Yeah, it's all New Orleans music. Duh.
The Benny Grunch 12 Yats of Christmas CD is mostly novelty tunes. Things that are hilarious to a native, but probably meaningless to anybody else.
"...A dozen Manuel's tamales,
Eleven Schwegmann bags,
Tenneco Refinery,
Lower Ninth Ward,
Ate by ya mama's,
Seventeenth Street Canal,
Dix pack o' Sixie,
Frrrriiiiieeeeeed Onion Riiiiiiiiings,
Before ya drive me nuts,
Three French Breads,
Tujague's recipe,
For the crawfish they caught in Arabi"
The whole Benny Grunch phenom happened long after I moved away, so it didn't have a huge pull on me like it did other people who had to hear "The 12 Yats of Christmas" on the radio every frickin' year, but any guy that can write a song lamenting the closing of the old Bridge Bowl in Algiers...that guy gets it, y'know?
But the other two items are heartbreaking in the way that they recall what was lost, they way they focus your grief for the New Orleans of old and fear of the New Orleans that may come.
Doctors, Professors, Kings and Queens is the four-disc box set that was designed by Chuck Taggart of The Gumbo Pages.

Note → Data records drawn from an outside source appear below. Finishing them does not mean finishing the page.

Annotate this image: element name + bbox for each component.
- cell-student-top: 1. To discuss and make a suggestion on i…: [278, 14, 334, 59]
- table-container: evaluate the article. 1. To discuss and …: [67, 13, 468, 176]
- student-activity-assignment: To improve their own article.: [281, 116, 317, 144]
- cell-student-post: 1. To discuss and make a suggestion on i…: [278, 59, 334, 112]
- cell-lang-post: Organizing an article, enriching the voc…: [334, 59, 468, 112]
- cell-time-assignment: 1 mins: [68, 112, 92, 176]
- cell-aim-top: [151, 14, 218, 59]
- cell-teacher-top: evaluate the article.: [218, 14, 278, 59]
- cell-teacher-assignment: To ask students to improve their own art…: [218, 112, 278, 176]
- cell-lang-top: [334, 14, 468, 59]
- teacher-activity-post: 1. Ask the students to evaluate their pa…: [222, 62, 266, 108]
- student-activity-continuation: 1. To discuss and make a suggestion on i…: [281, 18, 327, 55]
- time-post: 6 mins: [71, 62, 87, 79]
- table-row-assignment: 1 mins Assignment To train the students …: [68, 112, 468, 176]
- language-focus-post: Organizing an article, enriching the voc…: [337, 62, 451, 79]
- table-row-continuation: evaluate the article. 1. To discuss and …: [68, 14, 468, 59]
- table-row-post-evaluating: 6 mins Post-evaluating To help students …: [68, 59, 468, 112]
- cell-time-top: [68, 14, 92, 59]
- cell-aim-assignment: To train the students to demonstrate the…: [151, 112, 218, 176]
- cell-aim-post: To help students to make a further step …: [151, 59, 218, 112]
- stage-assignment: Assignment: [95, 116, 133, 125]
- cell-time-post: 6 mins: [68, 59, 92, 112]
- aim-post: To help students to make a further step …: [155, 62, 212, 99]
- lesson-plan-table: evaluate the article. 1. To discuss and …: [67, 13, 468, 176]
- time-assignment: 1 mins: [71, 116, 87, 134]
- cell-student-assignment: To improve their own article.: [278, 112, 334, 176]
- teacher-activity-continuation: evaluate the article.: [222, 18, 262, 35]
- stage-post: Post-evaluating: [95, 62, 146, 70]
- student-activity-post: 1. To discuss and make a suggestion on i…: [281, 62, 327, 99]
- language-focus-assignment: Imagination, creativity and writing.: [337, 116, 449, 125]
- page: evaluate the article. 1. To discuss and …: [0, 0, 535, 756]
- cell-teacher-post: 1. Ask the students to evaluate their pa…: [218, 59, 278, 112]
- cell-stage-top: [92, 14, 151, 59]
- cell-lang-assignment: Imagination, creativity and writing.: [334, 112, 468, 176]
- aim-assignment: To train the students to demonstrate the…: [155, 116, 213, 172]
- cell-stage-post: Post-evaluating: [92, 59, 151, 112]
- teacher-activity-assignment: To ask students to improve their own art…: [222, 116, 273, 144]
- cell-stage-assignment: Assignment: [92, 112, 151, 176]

I hinted around last Christmas that I wanted it, but I didn't get it. This Christmas, the family just knew. It is superbly packaged, immaculately researched, and thorough in both breadth and depth, capturing every nook and cranny of New Orleans music old and new, from Sidney Bechet to Galactic, from piano professors to Cajuns to pub rockers to New Orleans-style klezmer. The music, the book, the pictures are a joyous, raucous, soulful feast for the senses.

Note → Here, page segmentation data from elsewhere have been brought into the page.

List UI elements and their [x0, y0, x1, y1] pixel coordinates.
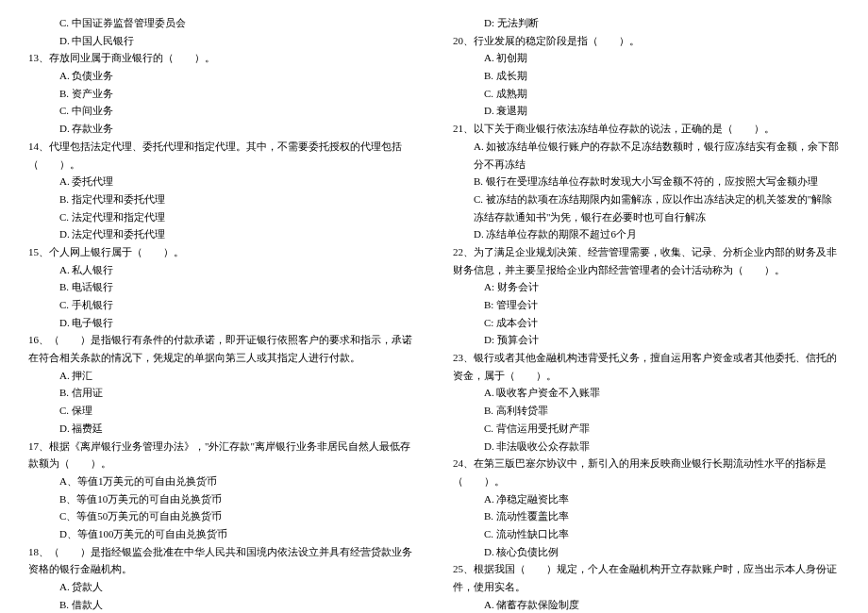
option-text: D. 中国人民银行: [28, 32, 415, 50]
question-stem: 24、在第三版巴塞尔协议中，新引入的用来反映商业银行长期流动性水平的指标是（ ）…: [453, 455, 840, 489]
option-text: B. 电话银行: [28, 278, 415, 296]
question-stem: 16、（ ）是指银行有条件的付款承诺，即开证银行依照客户的要求和指示，承诺在符合…: [28, 331, 415, 366]
option-text: D. 电子银行: [28, 314, 415, 332]
option-text: A. 贷款人: [28, 578, 415, 596]
question-stem: 25、根据我国（ ）规定，个人在金融机构开立存款账户时，应当出示本人身份证件，使…: [453, 560, 840, 595]
option-text: C. 被冻结的款项在冻结期限内如需解冻，应以作出冻结决定的机关签发的"解除冻结存…: [453, 191, 840, 225]
question-stem: 17、根据《离岸银行业务管理办法》，"外汇存款"离岸银行业务非居民自然人最低存款…: [28, 438, 415, 472]
option-text: A. 净稳定融资比率: [453, 490, 840, 508]
option-text: B、等值10万美元的可自由兑换货币: [28, 490, 415, 508]
option-text: B: 管理会计: [453, 296, 840, 314]
option-text: D. 非法吸收公众存款罪: [453, 438, 840, 456]
option-text: D. 法定代理和委托代理: [28, 225, 415, 243]
question-stem: 18、（ ）是指经银监会批准在中华人民共和国境内依法设立并具有经营贷款业务资格的…: [28, 543, 415, 578]
option-text: A. 负债业务: [28, 67, 415, 85]
question-stem: 13、存放同业属于商业银行的（ ）。: [28, 49, 415, 67]
option-text: D. 核心负债比例: [453, 543, 840, 561]
left-column: C. 中国证券监督管理委员会 D. 中国人民银行 13、存放同业属于商业银行的（…: [28, 14, 415, 613]
option-text: B. 资产业务: [28, 85, 415, 103]
option-text: C、等值50万美元的可自由兑换货币: [28, 507, 415, 525]
option-text: A. 吸收客户资金不入账罪: [453, 384, 840, 402]
option-text: A. 储蓄存款保险制度: [453, 596, 840, 613]
option-text: C. 成熟期: [453, 85, 840, 103]
option-text: A: 财务会计: [453, 278, 840, 296]
option-text: B. 流动性覆盖比率: [453, 507, 840, 525]
question-stem: 23、银行或者其他金融机构违背受托义务，擅自运用客户资金或者其他委托、信托的资金…: [453, 349, 840, 384]
two-column-layout: C. 中国证券监督管理委员会 D. 中国人民银行 13、存放同业属于商业银行的（…: [28, 14, 840, 613]
option-text: A. 如被冻结单位银行账户的存款不足冻结数额时，银行应冻结实有金额，余下部分不再…: [453, 138, 840, 173]
option-text: C. 法定代理和指定代理: [28, 208, 415, 226]
option-text: B. 信用证: [28, 384, 415, 402]
option-text: B. 银行在受理冻结单位存款时发现大小写金额不符的，应按照大写金额办理: [453, 173, 840, 191]
option-text: C. 保理: [28, 402, 415, 420]
question-stem: 15、个人网上银行属于（ ）。: [28, 243, 415, 261]
option-text: D: 无法判断: [453, 14, 840, 32]
option-text: D. 存款业务: [28, 120, 415, 138]
option-text: C: 成本会计: [453, 314, 840, 332]
option-text: A. 初创期: [453, 49, 840, 67]
option-text: B. 成长期: [453, 67, 840, 85]
option-text: C. 中国证券监督管理委员会: [28, 14, 415, 32]
option-text: A. 委托代理: [28, 173, 415, 191]
option-text: D. 冻结单位存款的期限不超过6个月: [453, 225, 840, 243]
option-text: B. 借款人: [28, 596, 415, 613]
option-text: A、等值1万美元的可自由兑换货币: [28, 472, 415, 490]
option-text: D: 预算会计: [453, 331, 840, 349]
question-stem: 20、行业发展的稳定阶段是指（ ）。: [453, 32, 840, 50]
question-stem: 14、代理包括法定代理、委托代理和指定代理。其中，不需要委托授权的代理包括（ ）…: [28, 138, 415, 173]
option-text: A. 押汇: [28, 367, 415, 385]
option-text: D. 福费廷: [28, 420, 415, 438]
question-stem: 21、以下关于商业银行依法冻结单位存款的说法，正确的是（ ）。: [453, 120, 840, 138]
option-text: C. 流动性缺口比率: [453, 525, 840, 543]
option-text: D. 衰退期: [453, 102, 840, 120]
option-text: C. 中间业务: [28, 102, 415, 120]
option-text: B. 指定代理和委托代理: [28, 191, 415, 208]
right-column: D: 无法判断 20、行业发展的稳定阶段是指（ ）。 A. 初创期 B. 成长期…: [453, 14, 840, 613]
option-text: C. 背信运用受托财产罪: [453, 420, 840, 438]
option-text: B. 高利转贷罪: [453, 402, 840, 420]
question-stem: 22、为了满足企业规划决策、经营管理需要，收集、记录、分析企业内部的财务及非财务…: [453, 243, 840, 278]
option-text: C. 手机银行: [28, 296, 415, 314]
option-text: D、等值100万美元的可自由兑换货币: [28, 525, 415, 543]
option-text: A. 私人银行: [28, 261, 415, 279]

And taking it all in now, after what has transpired...your heart breaks right in two. Just splits right down the middle.
So much of it is gone. So much of what remains is in tatters.
Which is where the third gift comes in. Our New Orleans is the jazz funeral to end all jazz funerals. A benefit CD recorded in the weeks after the storm, featuring probably the greatest collection of living Louisiana artists ever assembled. Dr. John, Allen Toussaint, Irma Thomas, Buckwheat Zydeco, the Wild Magnolias...

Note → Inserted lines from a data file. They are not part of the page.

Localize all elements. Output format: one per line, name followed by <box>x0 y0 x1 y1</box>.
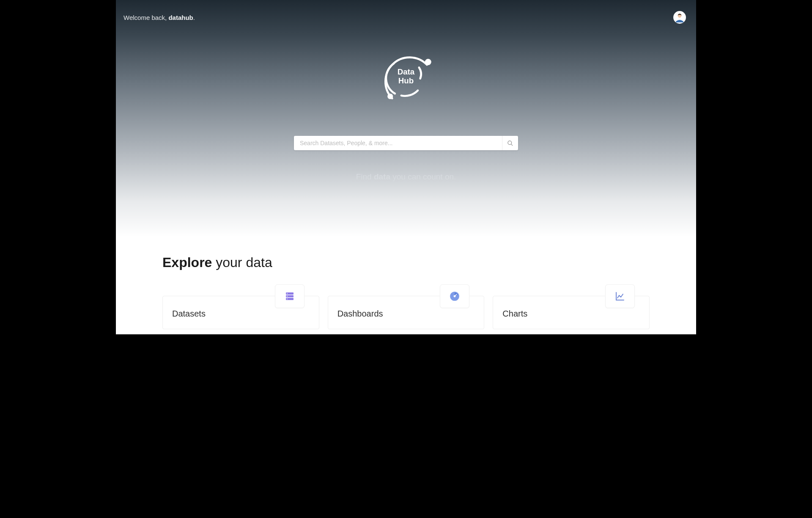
tagline: Find data you can count on. <box>356 172 456 182</box>
welcome-message: Welcome back, datahub. <box>123 14 195 21</box>
card-icon-badge <box>440 284 469 308</box>
card-icon-badge <box>275 284 304 308</box>
tagline-prefix: Find <box>356 172 374 181</box>
search-bar <box>294 136 518 150</box>
dashboards-icon <box>449 291 460 302</box>
welcome-suffix: . <box>193 14 195 21</box>
tagline-emph: data <box>374 172 390 181</box>
svg-text:Hub: Hub <box>398 76 414 85</box>
explore-cards-row: Datasets Dashboards <box>162 296 650 329</box>
svg-line-8 <box>511 144 513 146</box>
explore-heading-bold: Explore <box>162 255 212 270</box>
card-datasets[interactable]: Datasets <box>162 296 319 329</box>
top-bar: Welcome back, datahub. <box>116 0 696 24</box>
welcome-username: datahub <box>168 14 193 21</box>
svg-point-14 <box>287 299 288 300</box>
explore-heading: Explore your data <box>162 255 650 270</box>
tagline-suffix: you can count on. <box>390 172 456 181</box>
datasets-icon <box>285 291 295 301</box>
search-icon <box>507 140 513 146</box>
svg-point-7 <box>508 141 512 144</box>
app-frame: Welcome back, datahub. <box>116 0 696 334</box>
search-input[interactable] <box>294 136 502 150</box>
card-title: Datasets <box>172 309 310 319</box>
avatar-icon <box>675 12 685 22</box>
svg-point-3 <box>425 59 431 65</box>
card-dashboards[interactable]: Dashboards <box>328 296 485 329</box>
explore-section: Explore your data Datasets <box>116 237 696 329</box>
search-button[interactable] <box>502 136 518 150</box>
card-icon-badge <box>605 284 635 308</box>
explore-heading-rest: your data <box>212 255 272 270</box>
card-charts[interactable]: Charts <box>493 296 650 329</box>
svg-point-13 <box>287 296 288 297</box>
card-title: Dashboards <box>337 309 475 319</box>
card-title: Charts <box>502 309 640 319</box>
charts-icon <box>615 291 625 301</box>
svg-point-4 <box>387 94 393 99</box>
svg-point-12 <box>287 293 288 294</box>
logo: Data Hub <box>374 47 438 106</box>
welcome-prefix: Welcome back, <box>123 14 168 21</box>
datahub-logo-icon: Data Hub <box>374 47 438 106</box>
svg-text:Data: Data <box>398 67 415 76</box>
hero-section: Welcome back, datahub. <box>116 0 696 237</box>
user-avatar[interactable] <box>673 11 686 24</box>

There is a small thread of hope here, but honestly, there is mostly grief, and pain, and loss. It's still too early to party.
Allen Toussaint plays "Tipitina" in a minor key and the angels weep. Davell Crawford does what all of us have been thinking, taking a gospel song about the river and the water and making it a song of sorrow rather than baptism and renewal. The Dirty Dozen's "Feet Don't Fail Me Now" is no longer about dancing, it's about fleeing your home.
Everything about this CD is perfect. I've cried twice listening to it. I'm feeling a little teary right now just talking about it. Even the title. Our New Orleans. Not the media's New Orleans, or the tourists' New Orleans, or the politicians' New Orleans. Our New Orleans. The one we loved, and lost, and will rebuild.
Posted by ray at December 28, 2005 11:44 PM | Permalink
Categories: [family | katrina | music | new orleans ]
Comments
What wonderful gifts. Music is so incredibly powerful.
Posted by: Cruel-Irony at December 29, 2005 3:38 PM
Ray, I got "Our New Orleans" for Christmas, too. Wrote a little about it on kd5qel blog. Santa also brought a new fountain pen and an iPod shuffle. Waaay cooool. Are you going for Carnival, or for the BFHS alumni party on (I think) Jan. 17?
Robin
Posted by: nolapoet at December 29, 2005 11:08 PM
Ray, thanks for the add on your sidebar!
And congrats on the music collection. The 12 Yats is pure genius. I blogged on Benny Grunch, too. I hope he sells a million cds this year!
And for those who would like to do something to help New Orleans, but just don't know how and don't have thousands of dollars to donate, just buy some New Orleans music like Benny Grunch. Just a few dollars in a musician's pocket could do a world of good.